[ACTIVITY] Please give an exact copy of every line from the one holding "ン』を主宰。その他、様々な講座やアカデミーを主宰してい" through the final line of the records below.

Page-level text extractions:
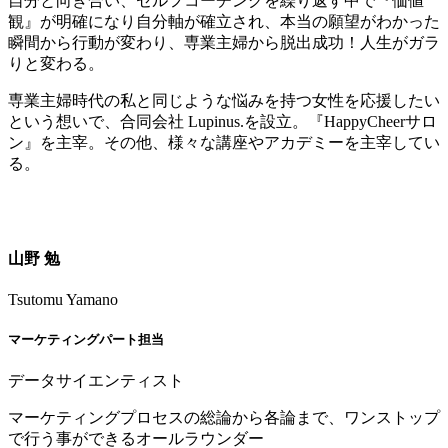
自分と向き合い、セルフコーチングを繰り返す中で『価値
観』が明確になり自分軸が確立され、本当の願望がわかった
瞬間から行動が変わり、専業主婦から脱出成功！人生がガラ
りと変わる。
専業主婦時代の私と同じような悩みを持つ女性を応援したい
という想いで、合同会社 Lupinus.を設立。『HappyCheerサロ
ン』を主宰。その他、様々な講座やアカデミーを主宰してい
る。
山野 勉
Tsutomu Yamano
マーケティングパート担当
データサイエンティスト
マーケティングプロセスの総論から各論まで、ワンストップ
で行う事ができるオールラウンダー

[RESULT OF THE TASK]
ン』を主宰。その他、様々な講座やアカデミーを主宰してい
る。
山野 勉
Tsutomu Yamano
マーケティングパート担当
データサイエンティスト
マーケティングプロセスの総論から各論まで、ワンストップ
で行う事ができるオールラウンダー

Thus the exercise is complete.